> _PROBLEM TO WORK ON_
Give back the data below exactly as it was given.

:::::

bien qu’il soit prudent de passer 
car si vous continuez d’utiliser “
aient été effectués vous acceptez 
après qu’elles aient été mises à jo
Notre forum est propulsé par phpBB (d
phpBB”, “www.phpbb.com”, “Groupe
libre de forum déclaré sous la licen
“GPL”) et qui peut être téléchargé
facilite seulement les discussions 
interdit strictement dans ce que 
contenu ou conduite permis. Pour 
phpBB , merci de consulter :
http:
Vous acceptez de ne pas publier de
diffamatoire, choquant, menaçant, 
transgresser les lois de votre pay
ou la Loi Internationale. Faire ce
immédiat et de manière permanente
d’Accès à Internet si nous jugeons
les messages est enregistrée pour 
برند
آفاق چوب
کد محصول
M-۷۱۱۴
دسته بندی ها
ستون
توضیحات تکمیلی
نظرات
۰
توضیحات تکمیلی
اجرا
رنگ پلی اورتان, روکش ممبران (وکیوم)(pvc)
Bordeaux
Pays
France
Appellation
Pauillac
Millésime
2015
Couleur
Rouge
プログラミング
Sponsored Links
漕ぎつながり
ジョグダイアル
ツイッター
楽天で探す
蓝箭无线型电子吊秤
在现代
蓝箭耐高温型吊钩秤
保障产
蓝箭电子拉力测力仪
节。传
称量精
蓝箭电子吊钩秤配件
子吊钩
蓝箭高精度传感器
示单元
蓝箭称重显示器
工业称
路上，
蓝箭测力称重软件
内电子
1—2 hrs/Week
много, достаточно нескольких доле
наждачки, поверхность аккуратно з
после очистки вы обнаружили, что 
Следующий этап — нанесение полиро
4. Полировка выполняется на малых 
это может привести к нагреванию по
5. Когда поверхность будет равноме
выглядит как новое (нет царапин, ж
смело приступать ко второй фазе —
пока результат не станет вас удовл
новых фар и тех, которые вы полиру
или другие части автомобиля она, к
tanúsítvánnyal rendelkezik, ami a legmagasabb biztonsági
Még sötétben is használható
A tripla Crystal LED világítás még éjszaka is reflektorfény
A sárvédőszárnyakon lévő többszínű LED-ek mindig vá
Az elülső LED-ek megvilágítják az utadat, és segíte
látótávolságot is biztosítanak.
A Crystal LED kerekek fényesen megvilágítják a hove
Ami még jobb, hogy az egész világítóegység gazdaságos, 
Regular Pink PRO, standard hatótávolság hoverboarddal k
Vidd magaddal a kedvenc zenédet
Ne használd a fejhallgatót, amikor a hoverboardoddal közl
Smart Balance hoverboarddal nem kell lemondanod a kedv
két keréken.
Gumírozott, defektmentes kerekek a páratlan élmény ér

:::::

> _SOLUTION TO THE EXERCISE_
bien qu’il soit prudent de passer 
car si vous continuez d’utiliser “
aient été effectués vous acceptez 
après qu’elles aient été mises à jo
Notre forum est propulsé par phpBB (d
phpBB”, “www.phpbb.com”, “Groupe
libre de forum déclaré sous la licen
“GPL”) et qui peut être téléchargé
facilite seulement les discussions 
interdit strictement dans ce que 
contenu ou conduite permis. Pour 
phpBB , merci de consulter :
http:
Vous acceptez de ne pas publier de
diffamatoire, choquant, menaçant, 
transgresser les lois de votre pay
ou la Loi Internationale. Faire ce
immédiat et de manière permanente
d’Accès à Internet si nous jugeons
les messages est enregistrée pour 
برند
آفاق چوب
کد محصول
M-۷۱۱۴
دسته بندی ها
ستون
توضیحات تکمیلی
نظرات
۰
توضیحات تکمیلی
اجرا
رنگ پلی اورتان, روکش ممبران (وکیوم)(pvc)
Bordeaux
Pays
France
Appellation
Pauillac
Millésime
2015
Couleur
Rouge
プログラミング
Sponsored Links
漕ぎつながり
ジョグダイアル
ツイッター
楽天で探す
蓝箭无线型电子吊秤
在现代
蓝箭耐高温型吊钩秤
保障产
蓝箭电子拉力测力仪
节。传
称量精
蓝箭电子吊钩秤配件
子吊钩
蓝箭高精度传感器
示单元
蓝箭称重显示器
工业称
路上，
蓝箭测力称重软件
内电子
1—2 hrs/Week
много, достаточно нескольких доле
наждачки, поверхность аккуратно з
после очистки вы обнаружили, что 
Следующий этап — нанесение полиро
4. Полировка выполняется на малых 
это может привести к нагреванию по
5. Когда поверхность будет равноме
выглядит как новое (нет царапин, ж
смело приступать ко второй фазе —
пока результат не станет вас удовл
новых фар и тех, которые вы полиру
или другие части автомобиля она, к
tanúsítvánnyal rendelkezik, ami a legmagasabb biztonsági
Még sötétben is használható
A tripla Crystal LED világítás még éjszaka is reflektorfény
A sárvédőszárnyakon lévő többszínű LED-ek mindig vá
Az elülső LED-ek megvilágítják az utadat, és segíte
látótávolságot is biztosítanak.
A Crystal LED kerekek fényesen megvilágítják a hove
Ami még jobb, hogy az egész világítóegység gazdaságos, 
Regular Pink PRO, standard hatótávolság hoverboarddal k
Vidd magaddal a kedvenc zenédet
Ne használd a fejhallgatót, amikor a hoverboardoddal közl
Smart Balance hoverboarddal nem kell lemondanod a kedv
két keréken.
Gumírozott, defektmentes kerekek a páratlan élmény ér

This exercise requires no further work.